At
Data Geekery, we love Java. And as we’re really into
jOOQ’s fluent API and query DSL, we’re absolutely thrilled about what Java 8 will bring to our ecosystem.
Java 8 Friday
Every Friday, we’re showing you a couple of nice new tutorial-style Java 8 features, which take advantage of lambda expressions, extension methods, and other great stuff.
You’ll find the source code on GitHub.
Language Design is Subtle
It’s been a busy week for us. We have just migrated the
jOOQ integration tests to Java 8 for two reasons:
- We want to be sure that client code compiles with Java 8
- We started to get bored of writing the same old loops over and over again
The trigger was a loop where we needed to transform a
SQLDialect[]
into another
SQLDialect[]
calling
.family()
on each array element. Consider:
Java 7
SQLDialect[] families =
new SQLDialect[dialects.length];
for (int i = 0; i < families.length; i++)

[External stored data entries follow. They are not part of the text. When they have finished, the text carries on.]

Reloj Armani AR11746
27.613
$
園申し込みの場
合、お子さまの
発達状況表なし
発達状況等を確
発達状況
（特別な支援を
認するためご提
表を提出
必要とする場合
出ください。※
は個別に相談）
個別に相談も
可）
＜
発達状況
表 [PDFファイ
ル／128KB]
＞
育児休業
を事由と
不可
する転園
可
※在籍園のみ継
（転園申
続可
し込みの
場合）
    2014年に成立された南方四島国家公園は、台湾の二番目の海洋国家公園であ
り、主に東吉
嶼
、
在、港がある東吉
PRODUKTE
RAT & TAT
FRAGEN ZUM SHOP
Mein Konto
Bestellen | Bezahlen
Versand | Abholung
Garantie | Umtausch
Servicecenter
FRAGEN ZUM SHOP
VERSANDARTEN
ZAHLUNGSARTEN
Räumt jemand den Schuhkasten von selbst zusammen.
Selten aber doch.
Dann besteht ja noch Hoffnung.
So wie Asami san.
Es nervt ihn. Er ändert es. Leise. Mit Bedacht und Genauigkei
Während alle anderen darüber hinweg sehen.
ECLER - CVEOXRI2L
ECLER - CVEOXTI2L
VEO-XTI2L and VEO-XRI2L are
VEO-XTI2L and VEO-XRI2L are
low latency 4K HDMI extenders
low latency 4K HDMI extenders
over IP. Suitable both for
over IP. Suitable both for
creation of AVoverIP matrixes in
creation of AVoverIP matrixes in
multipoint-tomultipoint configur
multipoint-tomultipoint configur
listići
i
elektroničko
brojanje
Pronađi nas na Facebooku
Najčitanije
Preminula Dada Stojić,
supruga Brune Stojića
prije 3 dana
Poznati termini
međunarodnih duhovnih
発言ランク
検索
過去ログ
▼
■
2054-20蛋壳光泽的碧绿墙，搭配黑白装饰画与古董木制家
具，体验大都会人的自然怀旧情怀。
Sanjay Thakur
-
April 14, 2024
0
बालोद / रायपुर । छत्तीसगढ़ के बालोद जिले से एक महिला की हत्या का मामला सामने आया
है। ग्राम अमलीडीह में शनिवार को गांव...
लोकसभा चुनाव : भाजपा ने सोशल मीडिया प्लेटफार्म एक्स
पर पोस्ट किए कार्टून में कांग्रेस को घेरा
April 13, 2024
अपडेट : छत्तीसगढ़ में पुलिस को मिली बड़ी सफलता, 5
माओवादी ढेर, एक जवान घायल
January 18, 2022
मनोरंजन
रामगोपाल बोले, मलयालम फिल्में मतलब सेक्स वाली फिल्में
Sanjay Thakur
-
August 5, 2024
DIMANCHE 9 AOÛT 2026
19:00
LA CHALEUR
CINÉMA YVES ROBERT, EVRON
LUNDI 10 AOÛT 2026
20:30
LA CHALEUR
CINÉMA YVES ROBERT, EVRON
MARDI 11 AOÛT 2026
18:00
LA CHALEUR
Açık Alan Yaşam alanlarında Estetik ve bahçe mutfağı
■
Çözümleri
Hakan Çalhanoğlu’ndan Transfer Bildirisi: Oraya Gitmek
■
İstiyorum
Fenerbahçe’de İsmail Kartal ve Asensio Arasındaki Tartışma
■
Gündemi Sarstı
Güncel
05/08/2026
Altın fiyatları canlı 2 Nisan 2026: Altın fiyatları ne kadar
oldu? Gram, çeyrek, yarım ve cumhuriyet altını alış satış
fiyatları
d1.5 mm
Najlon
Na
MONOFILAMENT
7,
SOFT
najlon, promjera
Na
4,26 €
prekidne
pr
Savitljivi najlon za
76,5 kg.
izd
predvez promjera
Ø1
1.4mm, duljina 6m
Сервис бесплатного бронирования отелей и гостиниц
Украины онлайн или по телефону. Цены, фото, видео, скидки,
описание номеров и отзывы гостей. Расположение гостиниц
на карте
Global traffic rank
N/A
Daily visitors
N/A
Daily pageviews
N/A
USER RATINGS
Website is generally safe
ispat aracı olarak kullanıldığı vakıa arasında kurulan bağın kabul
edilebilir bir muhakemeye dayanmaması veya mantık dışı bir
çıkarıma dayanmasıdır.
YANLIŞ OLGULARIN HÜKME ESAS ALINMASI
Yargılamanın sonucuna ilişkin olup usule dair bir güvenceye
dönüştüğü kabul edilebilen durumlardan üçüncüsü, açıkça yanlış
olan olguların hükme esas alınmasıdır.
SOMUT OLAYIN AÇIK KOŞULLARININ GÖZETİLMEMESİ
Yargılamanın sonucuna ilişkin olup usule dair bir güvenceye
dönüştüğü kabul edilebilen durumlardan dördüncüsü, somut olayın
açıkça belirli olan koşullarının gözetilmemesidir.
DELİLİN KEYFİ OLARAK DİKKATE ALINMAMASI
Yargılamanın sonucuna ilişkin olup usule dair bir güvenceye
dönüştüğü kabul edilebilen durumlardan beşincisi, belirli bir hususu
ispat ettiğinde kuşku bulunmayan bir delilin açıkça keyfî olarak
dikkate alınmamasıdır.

families[i] = dialects[i].family();
Java 8
SQLDialect[] families =
Stream.of(dialects)
.map(d -> d.family())
.toArray(SQLDialect[]::new);
OK, it turns out that the two solutions are equally verbose, even if the latter feels a bit more elegant. :-)
And this gets us straight into the next topic:
Backwards-compatibility
For backwards-compatibility reasons, arrays and the pre-existing Collections API have not been retrofitted to accommodate all the useful methods that Streams now have. In other words, an array doesn’t have a
map()
method, just as much as
List
doesn’t have such a method. Streams and Collections/arrays are orthogonal worlds. We can transform them into each other, but they don’t have a unified API.
This is fine in everyday work. We’ll
get used to the Streams API and we’ll love it, no doubt. But because of Java being extremely serious about backwards compatibility, we will have to think about one or two things more deeply.
Recently, we have published a post about
The Dark Side of Java 8. It was a bit of a rant, although a mild one in our opinion (
and it was about time to place some criticism, after all the praise we’ve been giving Java 8 in our series, before ;-) ). First off, that post triggered
a reaction by Edwin Dalorzo from our friends at Informatech. (Edwin has written this
awesome post comparing LINQ and Java 8 Streams, before). The criticism in our article evolved around three main aspects:
- Overloading getting more complicated (see also this compiler bug)
- Limited support for method modifiers on default methods
- Primitive type “API overloads” for streams and functional interfaces
A response by Brian Goetz
I then got a personal mail from no one less than
Brian Goetz himself (!), who pointed out a couple of things to me that I had not yet thought about in this way:
I still think you’re focusing on the wrong thing. Its not really the syntax you don’t like; its the model — you don’t want “default methods”, you want traits, and the syntax is merely a reminder that you didn’t get the feature you wanted. (But you’d be even more confused about “why can’t they be final” if we dropped the “default” keyword!) But that’s blaming the messenger (where here, the keyword is the messenger.)
Its fair to say “this isn’t the model I wanted”. There were many possible paths in the forest, and it may well be the road not taken was equally good or better.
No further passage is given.